There is a seam, an interface between Islam and not-Islam, which runs through the world. It is found in China, the Philippines and much of southeast Asia, India-Pakistan, the Caucasus, much of Africa, of course Israel, and now Europe. Everywhere along this seam there are regular flare-ups of violence. Of course there is also intra-Muslim strife, but – as Iranian support for Hamas shows – there is often cooperation between disparate groups when there is a common non-Muslim enemy.

Israel is very much on the front line of this war. Her location is highly strategic; she is considered a Western outpost in a region that by rights should be Muslim. She has become symbolic of the struggle since the Crusades. Many Muslims live in the territory Israel controls – that Jews control – a situation that is intolerable for them.

This is a tough war for our side to fight, because it takes different forms in different places, and the enemy does not follow the traditional rules or have a centralized command structure. But in general there are two strategic principles that we must apply: one is disproportionate pushback against violent attempts to extend Muslim sovereignty and the other is cutting the heads off snakes. Let me explain.

Disproportionate pushback means preventing successes that whet the appetites of the jihadists for more. Because their objective is domination, it isn’t possible to defuse their violence by appeasement. This something that Israel has (I hope) learned through her experience with the ‘Palestinian’ incarnation of the jihad. This is why I advocate building in the territories as a response to terrorism, as well as collective punishments for collective crimes. We need to teach the lesson that if you hurt us, expect to be hurt worse.

Cutting the heads off snakes (an expression used by a previous king of Saudi Arabia to refer to Iran) is the idea that there are foci of Islamic jihad – individuals, groups and even nations – that initiate, develop, promote, support, arm and fund the multiplicitous hands of jihad, and that they should be extirpated. So targeted assassinations of individuals like bin Laden or Mugniyeh, the elimination of jihadist organizations like Hezbollah, and the destruction of Iran’s nuclear capability and promotion of regime change there, are all indicated.

Some of these techniques have been used by Israel, the US, and even Russia with varying degrees of consistency and success.
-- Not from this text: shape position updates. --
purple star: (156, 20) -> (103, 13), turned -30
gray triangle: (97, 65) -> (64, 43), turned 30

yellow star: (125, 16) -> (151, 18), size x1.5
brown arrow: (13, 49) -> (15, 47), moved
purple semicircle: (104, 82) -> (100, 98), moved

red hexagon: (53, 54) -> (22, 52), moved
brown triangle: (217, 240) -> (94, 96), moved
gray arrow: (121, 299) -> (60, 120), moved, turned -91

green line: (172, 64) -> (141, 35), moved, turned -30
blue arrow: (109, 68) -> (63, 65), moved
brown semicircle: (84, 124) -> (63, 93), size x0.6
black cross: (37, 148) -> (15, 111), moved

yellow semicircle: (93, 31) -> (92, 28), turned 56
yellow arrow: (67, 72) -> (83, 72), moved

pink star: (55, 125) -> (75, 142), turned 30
The US has never defined the enemy and has inconsistently mixed military action together with appeasement. Europe, though, has almost always taken the path of appeasement.
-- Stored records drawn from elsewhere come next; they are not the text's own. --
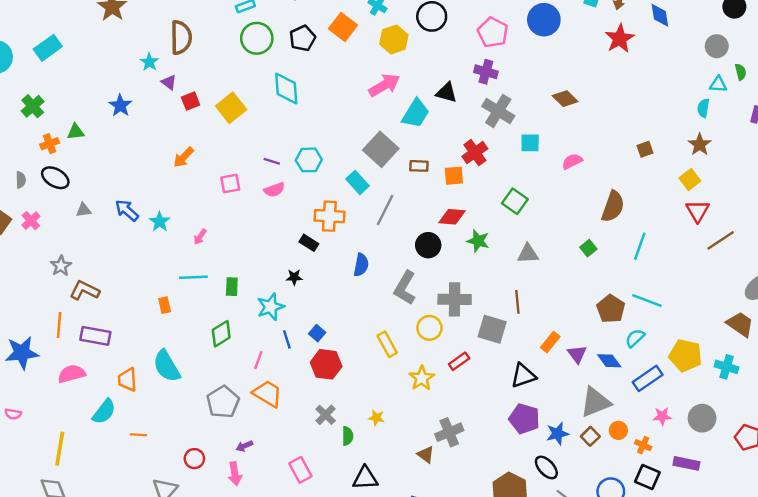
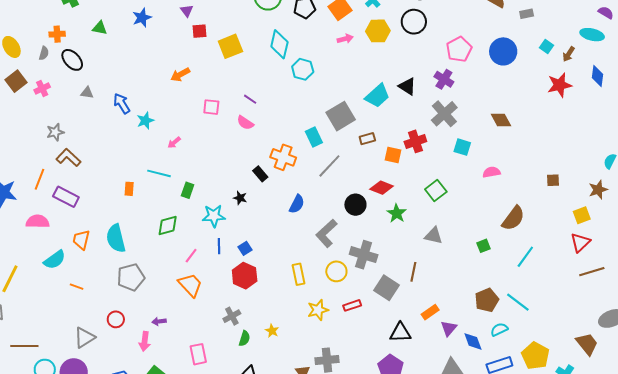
pink arrow: (384, 85) -> (345, 39), moved, size x0.6
orange cross: (50, 144) -> (57, 34), moved
cyan hexagon: (309, 160) -> (303, 69), moved
brown rectangle: (419, 166) -> (367, 139), turned -35
pink semicircle: (274, 190) -> (245, 123), turned 36
gray pentagon: (223, 402) -> (131, 277), moved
Both Europe and some circles in the US have been prepared to sacrifice Israel to the jihadists, on the remarkably stupid assumption that that they can protect themselves by doing so. A combination of this tendency to appeasement with the antisemitism that has characterized Europe for millennia has resulted in Europe actually cooperating with Israel’s enemies by financing subversive activities in Israel, supporting BDS by requiring labeling of products from across the Green Line, and trying to force Israel to withdraw to non-defensible  boundaries.

The EU Foreign Minister, Federica Mogherini, who was visiting Jordan when the Brussels attacks happened, burst into tears at a press conference with her Jordanian counterpart. “It’s also a very sad day for Europe, as Europe and its capital are suffering the same pain that this region has known and knows every single day, be it in Syria, be it elsewhere,” she said. Does she understand that her pain is caused by exactly the same elements that she criticizes Israel for opposing? Those, like Mogherini, who believe that the greatest evil in the world is “intolerance” also believe that Israel is attacked by terrorists because it is not sufficiently tolerant of Palestinian Arabs, some of whom are the terrorists that attack us. She thinks we deserve what we get.

After the Brussels attacks, will the Europeans begin to take strong measures against terrorism, like profiling at airports and railway stations, controlling their borders, or setting up checkpoints near known terrorist neighborhoods?

Probably not. That would make them intolerant like us.